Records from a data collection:
━━━━

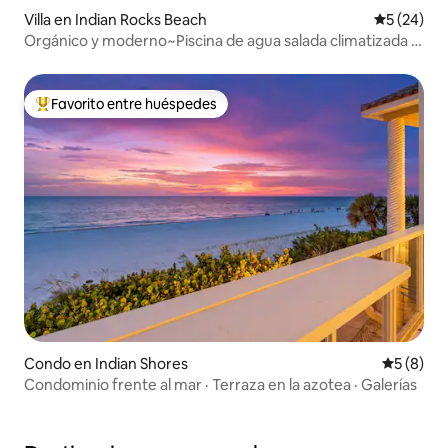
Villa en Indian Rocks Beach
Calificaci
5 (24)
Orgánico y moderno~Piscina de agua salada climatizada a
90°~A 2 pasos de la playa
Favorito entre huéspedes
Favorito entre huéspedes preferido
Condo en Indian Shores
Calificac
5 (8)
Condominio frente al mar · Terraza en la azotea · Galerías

━━━━

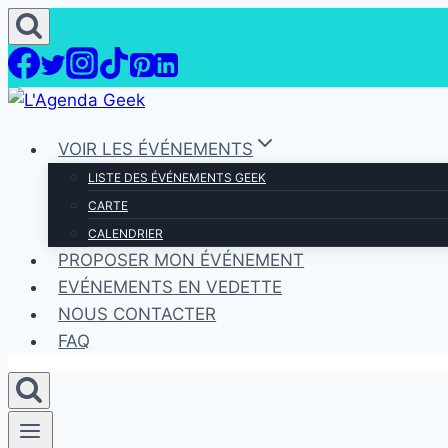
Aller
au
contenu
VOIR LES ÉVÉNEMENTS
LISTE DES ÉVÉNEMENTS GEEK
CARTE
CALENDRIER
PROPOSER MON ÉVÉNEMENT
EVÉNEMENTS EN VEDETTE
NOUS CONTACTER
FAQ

━━━━

_WHAT THE TASK ASKS_.
Pull every line with "ÉVÉNEMENTS" from the records.

_SOLVED EXERCISE_.
VOIR LES ÉVÉNEMENTS
LISTE DES ÉVÉNEMENTS GEEK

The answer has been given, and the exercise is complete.